One of Spielberg’s very best pictures that became the highest-grossing World War II film in history and an Academy Award winner for ‘Best Director’, it’s nearly impossible to imagine the haunting, visceral war drama being overseen by a style-over-substance filmmaker like Bay. And yet, that’s almost what happened, even if he admitted to Collider that there was no way he could have done it justice.
“I was given Saving Private Ryan before Steven,” he said. “Steven, when I saw it, that’s the greatest first scene of any movie I’ve ever seen. I would’ve never done a better job. Steven was perfect for that. I was given Black Hawk Down. I’m like, this is way too violent, there’s no way anyone’s going to go to this movie. I am so glad Ridley Scott did that movie.”
After bypassing the chance to take the reins on two of the most notable war epics of the time, Bay finally got around to scratching that itch with Pearl Harbor. It may have made a lot of money at the box office and delivered a showstopping extended action sequence that depicts the titular attack in spectacular fashion, but the three-hour love story was overlong and uninvolving as a whole.

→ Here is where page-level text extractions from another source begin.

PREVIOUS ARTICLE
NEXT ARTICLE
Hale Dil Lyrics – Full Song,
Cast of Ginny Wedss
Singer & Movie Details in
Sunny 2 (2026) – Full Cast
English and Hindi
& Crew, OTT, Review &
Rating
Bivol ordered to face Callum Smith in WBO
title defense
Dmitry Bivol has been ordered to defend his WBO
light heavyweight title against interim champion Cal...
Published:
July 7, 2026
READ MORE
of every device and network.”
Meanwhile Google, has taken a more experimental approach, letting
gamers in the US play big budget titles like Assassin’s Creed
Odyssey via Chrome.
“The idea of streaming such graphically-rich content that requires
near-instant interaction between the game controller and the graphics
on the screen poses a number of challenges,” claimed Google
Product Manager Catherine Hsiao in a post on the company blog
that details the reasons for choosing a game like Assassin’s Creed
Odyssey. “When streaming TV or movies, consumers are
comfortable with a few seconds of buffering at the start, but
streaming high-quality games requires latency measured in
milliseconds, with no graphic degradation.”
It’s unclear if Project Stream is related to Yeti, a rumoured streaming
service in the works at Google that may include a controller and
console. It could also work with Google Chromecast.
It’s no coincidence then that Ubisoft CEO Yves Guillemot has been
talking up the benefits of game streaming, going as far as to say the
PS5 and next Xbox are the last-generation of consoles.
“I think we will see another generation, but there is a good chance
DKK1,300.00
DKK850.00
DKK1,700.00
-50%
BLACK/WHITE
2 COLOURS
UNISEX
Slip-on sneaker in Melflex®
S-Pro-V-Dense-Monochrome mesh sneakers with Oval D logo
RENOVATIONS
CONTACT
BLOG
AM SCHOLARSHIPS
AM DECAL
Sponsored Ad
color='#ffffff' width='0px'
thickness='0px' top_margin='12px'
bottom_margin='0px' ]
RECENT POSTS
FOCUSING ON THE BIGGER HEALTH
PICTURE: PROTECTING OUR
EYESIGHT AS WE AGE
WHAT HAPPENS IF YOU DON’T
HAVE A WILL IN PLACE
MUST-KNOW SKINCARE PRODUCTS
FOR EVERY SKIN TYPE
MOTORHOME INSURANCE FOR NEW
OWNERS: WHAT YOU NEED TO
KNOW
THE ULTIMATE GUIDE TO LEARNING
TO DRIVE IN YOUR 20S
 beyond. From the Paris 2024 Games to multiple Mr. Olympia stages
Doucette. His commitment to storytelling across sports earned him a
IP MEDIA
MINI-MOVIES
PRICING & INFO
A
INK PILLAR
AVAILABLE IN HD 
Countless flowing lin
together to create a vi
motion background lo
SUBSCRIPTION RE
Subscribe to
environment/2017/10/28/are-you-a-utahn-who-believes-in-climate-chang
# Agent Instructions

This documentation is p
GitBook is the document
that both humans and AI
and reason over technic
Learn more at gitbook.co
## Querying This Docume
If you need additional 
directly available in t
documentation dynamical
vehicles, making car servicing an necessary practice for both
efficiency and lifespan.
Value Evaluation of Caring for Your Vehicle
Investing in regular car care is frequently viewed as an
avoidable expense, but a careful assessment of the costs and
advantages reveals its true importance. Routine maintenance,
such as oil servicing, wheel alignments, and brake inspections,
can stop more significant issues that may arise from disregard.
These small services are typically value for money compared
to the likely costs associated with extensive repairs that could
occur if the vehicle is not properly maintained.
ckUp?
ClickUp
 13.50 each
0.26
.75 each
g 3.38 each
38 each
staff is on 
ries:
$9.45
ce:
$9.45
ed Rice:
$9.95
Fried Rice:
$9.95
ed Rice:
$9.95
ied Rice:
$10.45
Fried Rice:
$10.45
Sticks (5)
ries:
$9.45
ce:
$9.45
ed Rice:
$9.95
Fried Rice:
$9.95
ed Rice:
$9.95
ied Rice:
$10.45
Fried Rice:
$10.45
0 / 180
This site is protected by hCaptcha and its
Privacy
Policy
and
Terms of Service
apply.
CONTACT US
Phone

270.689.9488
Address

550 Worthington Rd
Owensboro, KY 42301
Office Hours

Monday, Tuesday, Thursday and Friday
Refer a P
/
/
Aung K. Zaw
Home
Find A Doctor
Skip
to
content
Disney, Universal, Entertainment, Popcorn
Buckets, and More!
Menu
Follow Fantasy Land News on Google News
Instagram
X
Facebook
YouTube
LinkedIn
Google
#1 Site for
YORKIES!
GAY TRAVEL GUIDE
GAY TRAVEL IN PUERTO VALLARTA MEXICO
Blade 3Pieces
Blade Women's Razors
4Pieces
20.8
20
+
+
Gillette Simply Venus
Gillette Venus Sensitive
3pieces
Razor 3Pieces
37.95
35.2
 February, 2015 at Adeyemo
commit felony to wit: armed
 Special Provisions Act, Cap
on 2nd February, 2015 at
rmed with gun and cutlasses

There’s an alternate timeline out there somewhere where Saving Private Ryan was directed by Bay, which would have yielded a completely unrecognisable end result. The set pieces and immersive battles between opposing armies would have been undeniably incredible when shot through with a little Bayhem, but based on his entire filmography dating back 30 years, it would be reasonable to assume that the complex characters, emotional core, and harrowing realism would be almost entirely absent were he the one calling the shots.